While the Bizarre Straight albums are out of print, the DiscReet records are still available, somehow Herb Cohen kept those masters at hand and with Jerry Goldstein behind the production board,  Greetings From L.A. was when Buckley decided to quit the fusion acoustic light jazz and go for a more funkier sound.  My opinion about Greetings is mixed, at times the grubby porn funk of Move With Me or Get On Top would have perfect for those XXX movies of that time.  Buckley does sound inspired most through the album.  Sefronia, released a year later is commendable with cover versions of Tom Wait's Martha and Fred Neil's The Dolphins and Buckley does a nice Fred Neil soundalike.  And I Know I'd Recognize Your Face is a rather pleasant blue eyed soul number complete with a female counterpoint.  The title track Sefronia does return to the days of Goodbye And Hello the song itself.  Buckley doesn't give up on the funky stuff, Honey Man and Quicksand could have fit in on Greetings From LA.  Tim kinda cools it on the theatrics but just in case you forgot, he does soar on his vocal on Honey Man and Sally Go Round The Roses.   As for Look At The Fool, it sounds like Buckley is on auto pilot and most of the songs are not memorable.  It does get points for Chuck Rainey and Earl Palmer on bass and drums.  Not a total wasted effort.

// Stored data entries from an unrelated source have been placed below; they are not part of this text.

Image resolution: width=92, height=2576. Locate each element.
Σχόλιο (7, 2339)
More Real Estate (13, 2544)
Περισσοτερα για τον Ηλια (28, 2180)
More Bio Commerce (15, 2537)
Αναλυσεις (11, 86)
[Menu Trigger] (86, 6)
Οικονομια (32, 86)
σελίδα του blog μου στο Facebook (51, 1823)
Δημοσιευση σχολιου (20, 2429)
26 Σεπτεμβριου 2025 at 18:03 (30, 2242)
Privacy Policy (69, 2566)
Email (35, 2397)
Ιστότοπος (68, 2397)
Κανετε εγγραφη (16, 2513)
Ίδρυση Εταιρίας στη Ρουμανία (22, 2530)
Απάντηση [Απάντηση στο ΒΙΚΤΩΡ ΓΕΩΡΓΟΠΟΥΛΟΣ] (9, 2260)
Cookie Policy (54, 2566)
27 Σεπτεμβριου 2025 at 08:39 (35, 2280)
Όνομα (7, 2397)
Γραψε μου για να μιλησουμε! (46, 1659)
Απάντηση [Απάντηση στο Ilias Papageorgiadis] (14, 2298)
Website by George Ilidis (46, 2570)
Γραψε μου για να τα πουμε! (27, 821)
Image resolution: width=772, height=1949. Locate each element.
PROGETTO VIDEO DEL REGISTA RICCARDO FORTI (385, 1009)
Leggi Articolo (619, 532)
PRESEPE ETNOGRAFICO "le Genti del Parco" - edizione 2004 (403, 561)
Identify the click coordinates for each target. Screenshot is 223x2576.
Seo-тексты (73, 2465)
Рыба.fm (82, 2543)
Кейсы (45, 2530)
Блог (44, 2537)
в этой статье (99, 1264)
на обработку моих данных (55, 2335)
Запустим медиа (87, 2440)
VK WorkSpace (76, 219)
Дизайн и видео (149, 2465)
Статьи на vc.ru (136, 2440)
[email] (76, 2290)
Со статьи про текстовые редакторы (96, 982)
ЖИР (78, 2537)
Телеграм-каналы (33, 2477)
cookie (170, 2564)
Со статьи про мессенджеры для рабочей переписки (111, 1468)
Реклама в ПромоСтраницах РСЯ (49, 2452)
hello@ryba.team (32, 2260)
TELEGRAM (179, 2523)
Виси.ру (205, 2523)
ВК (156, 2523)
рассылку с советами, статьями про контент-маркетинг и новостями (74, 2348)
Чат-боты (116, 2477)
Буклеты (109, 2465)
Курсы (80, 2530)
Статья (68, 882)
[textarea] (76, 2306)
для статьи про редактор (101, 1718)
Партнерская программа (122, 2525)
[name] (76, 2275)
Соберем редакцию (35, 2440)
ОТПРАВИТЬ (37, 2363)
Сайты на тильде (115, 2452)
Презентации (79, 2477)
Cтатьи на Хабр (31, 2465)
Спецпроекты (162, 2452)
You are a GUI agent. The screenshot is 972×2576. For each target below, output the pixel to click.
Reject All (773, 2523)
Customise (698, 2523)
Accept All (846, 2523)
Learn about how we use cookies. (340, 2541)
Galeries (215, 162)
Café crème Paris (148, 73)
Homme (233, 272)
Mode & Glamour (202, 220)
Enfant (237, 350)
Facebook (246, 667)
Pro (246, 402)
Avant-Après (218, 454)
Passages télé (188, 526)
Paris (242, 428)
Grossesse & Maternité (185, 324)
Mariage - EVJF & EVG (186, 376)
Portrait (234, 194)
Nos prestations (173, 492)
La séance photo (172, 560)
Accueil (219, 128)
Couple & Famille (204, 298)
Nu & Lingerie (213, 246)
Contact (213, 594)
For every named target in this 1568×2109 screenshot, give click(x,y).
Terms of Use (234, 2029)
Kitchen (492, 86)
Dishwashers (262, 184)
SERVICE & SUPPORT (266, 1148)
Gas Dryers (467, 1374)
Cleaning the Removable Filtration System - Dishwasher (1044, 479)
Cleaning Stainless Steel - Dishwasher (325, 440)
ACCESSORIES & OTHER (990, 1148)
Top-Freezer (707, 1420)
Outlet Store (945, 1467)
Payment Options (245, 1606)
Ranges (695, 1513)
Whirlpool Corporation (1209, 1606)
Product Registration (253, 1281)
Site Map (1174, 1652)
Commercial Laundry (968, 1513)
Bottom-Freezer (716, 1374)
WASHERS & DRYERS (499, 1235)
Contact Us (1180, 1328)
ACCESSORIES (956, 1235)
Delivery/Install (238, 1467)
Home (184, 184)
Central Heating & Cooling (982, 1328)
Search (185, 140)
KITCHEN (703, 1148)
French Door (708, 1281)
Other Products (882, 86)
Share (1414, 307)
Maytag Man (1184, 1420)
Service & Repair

Since Buckley's passing in 1975, Elektra Rhino has put out two overviews.  One of them Morning Glory is a 2 CD overview of his recordings and even the Bizarre/Straight/DiscReet albums do have highlights. Disc 1 covers the first three albums plus some unreleased live performances, the folk rock years and Disc 2 is the Straight/DiscReet Lorca era.   However the single disc Best Of Tim Buckley effectively distills most of his best song in a easier to take single disc but still totaling 79 minutes.  Or all the Tim Buckley you need if you only need one good overview.   The first album and Goodbye And Hello are worthy, the rest you're better off to sample via You Tube or song samples Lorca and Star Sailor will try your patience.  As well as Look At The Fool or Greetings From L.A.  Nevertheless, Tim Buckley was that rarity, a person that followed his own vision of music.  The man could flat out sing.  And sometimes scream as well.

Albums: (Incomplete)

Tim Buckley (Elektra 1967) A-
Goodbye And Hello (Elektra 1967) A-
Happy/Sad (Elektra 1968) B+
Blue Afternoon (Straight 1969) B+
Lorca (Elektra 1969) C-
Star Sailor (Straight 1970) C+
Greetings From L.A. (DiscReet/WB 1972) B
Sefronia (DiscReet 1973) B+
Look At The Fool (DiscReet 1974) B-
The Best Of Tim Buckley (Elektra/Rhino 2006) B+
The Dream Belongs To Me (Manifesto 2012) B

Notes: While Blue Afternoon has been out print, Rhino Germany has included it in a box set called Original Album Classics, to which the first five albums are included.  Very odd considering that Blue Afternoon is on Straight/Bizarre. It's probably cheaper to buy the box set then.  However I did find a CD copy of Blue Afternoon and it's kinda of a return to the sound that made Goodbye And Hello a classic album, The Train, does suggest the one take vocal gymnastics that Buckley would attempt on Lorca and Star Sailor.   The Dream Belongs To Me captures two distinct periods in Buckley's history, one side is from the folk years, while side 2 is from the funk experiments of the early 70s. The 1973 live showing is somewhat disappointing, it sounds like some of the songs were thought up on the spot.   Star Sailor and Blue Afternoon can be found at a cheaper price if you like MP3s, the LPs vary in sound. But if you want a stand alone CD of these two albums, better take out a second mortgage since EBAY or Amazon used copies are over 20 dollars.  Good luck trying to find one at your local record store, you're going to need it.